Friday marks the 118th birthday of the famous aviatrix and Kansas native, so this week we’re highlighting a letter in the Kansas Collection that Earhart (1897-1937) wrote to a young girl, encouraging her to pursue her interest in flying.
The recipient of the letter was sixteen-year-old Helen Edna Mason of Greenfield, Franklin County, Massachusetts. Helen was the oldest sister of Alexandra (Sandy) Mason, a longtime and distinguished librarian at Spencer Research Library. Preliminary research indicates that Helen (1911-2000) was a lifelong resident of Franklin County, located in the northwest part of the state. She married Lawrence H. Wheeler in the late 1930s and had at least three children. It’s unknown whether she studied aviation, worked in the industry, or became a pilot.
Amelia Earhart’s letter to Helen Mason, September 12, 1927.
Earhart flew on the first official flight out of Dennison Airport
nine days earlier; she had also helped finance its construction.
Charles Lindbergh had completed his solo nonstop flight
across the Atlantic earlier that year, May 20–21, 1927.
Helen E. Mason Correspondence and Memorabilia.
Call Number: RH MS P23. Click on images to enlarge.
September 12, 1927.
My dear Miss Mason,
Your letter contained so little about yourself that I do not feel I can advise you adequately about aviation possibilities. I do not know whether you must earn your own living or just wish to. Nor do I know whether you are willing to leave your family.
Presuming that you are “foot-loose” I should think application at one of the large airplane factories would be the best move. Ofcourse you could not get the “job” you wish, but even if you entered as a stenographer or a factory worker, you would be on the staff and could use the knowledge gained in one department to help you in another.

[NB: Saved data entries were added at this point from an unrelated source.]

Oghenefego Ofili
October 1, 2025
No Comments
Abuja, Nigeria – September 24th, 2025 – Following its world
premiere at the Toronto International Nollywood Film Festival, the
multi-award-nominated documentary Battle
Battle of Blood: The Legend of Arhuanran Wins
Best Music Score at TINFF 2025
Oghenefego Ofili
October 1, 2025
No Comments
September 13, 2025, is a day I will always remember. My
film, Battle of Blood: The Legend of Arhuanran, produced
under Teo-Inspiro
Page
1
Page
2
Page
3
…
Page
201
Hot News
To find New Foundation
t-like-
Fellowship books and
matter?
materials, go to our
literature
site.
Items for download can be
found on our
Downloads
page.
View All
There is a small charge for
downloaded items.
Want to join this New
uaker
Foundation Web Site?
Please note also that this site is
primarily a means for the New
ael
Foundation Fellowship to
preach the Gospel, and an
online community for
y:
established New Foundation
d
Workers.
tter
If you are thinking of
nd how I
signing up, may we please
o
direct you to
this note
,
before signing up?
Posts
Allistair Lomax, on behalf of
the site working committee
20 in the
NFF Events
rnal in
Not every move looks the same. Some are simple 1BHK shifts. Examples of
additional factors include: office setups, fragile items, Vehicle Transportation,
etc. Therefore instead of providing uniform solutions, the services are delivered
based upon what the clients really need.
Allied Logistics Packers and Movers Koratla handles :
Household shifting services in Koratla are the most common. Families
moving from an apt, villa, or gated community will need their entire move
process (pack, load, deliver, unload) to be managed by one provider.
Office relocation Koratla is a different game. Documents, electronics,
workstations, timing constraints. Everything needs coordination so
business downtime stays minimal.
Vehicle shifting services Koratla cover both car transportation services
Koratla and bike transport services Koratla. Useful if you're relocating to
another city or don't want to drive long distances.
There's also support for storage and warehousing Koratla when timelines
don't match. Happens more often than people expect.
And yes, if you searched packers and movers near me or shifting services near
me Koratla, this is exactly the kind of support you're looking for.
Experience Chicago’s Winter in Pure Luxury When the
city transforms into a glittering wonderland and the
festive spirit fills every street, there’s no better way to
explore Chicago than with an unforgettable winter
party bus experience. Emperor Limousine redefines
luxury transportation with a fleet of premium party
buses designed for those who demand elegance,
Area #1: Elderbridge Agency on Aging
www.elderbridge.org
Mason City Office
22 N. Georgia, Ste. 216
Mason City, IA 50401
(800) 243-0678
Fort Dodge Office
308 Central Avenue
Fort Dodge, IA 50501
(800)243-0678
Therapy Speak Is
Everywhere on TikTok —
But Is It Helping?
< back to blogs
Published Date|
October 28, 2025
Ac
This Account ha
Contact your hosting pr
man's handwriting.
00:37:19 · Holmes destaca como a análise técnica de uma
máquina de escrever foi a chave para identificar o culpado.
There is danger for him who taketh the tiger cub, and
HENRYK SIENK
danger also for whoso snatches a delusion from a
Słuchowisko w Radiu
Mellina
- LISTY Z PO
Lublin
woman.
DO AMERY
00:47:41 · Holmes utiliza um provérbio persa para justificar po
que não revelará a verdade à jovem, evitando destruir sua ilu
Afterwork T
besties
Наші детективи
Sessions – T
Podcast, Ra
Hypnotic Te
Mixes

Frankly, I fell into aeronautics. I took my first “job” to pay for flying instruction. I am not in on much of an earning basis yet, as I have divided my time between social work, teaching and various other occupations.
I have given your name, and the substance of your letter, to Mr. Kurt, the general manager of the Dennison Company. There are several women students and I asked him to tell you of them and give you any advice he could.
I quite agree with you that everyone should as far as possible do what he or she really wishes. If an inclination is very strong, not conforming to it means unhappiness.
I wish you luck in your inclination.
Very truly yours,
Amelia M Earhart
Interested in learning more about Amelia Earhart? Collections of her papers can be found at Purdue University and the Arthur and Elizabeth Schlesinger Library on the History of Women in America at Radcliffe College, Harvard University. See also the Wikipedia article about Earhart, which provides links to various other paper and online primary and secondary sources.
Spencer Research Library also houses materials about other female pilots. See, for example, the records of the Northeast Kansas Chapter of the Ninety-Nines, an international organization of women pilots that elected Amelia Earhart its first president in 1931, and the reminiscences of member Dorothy Maloney.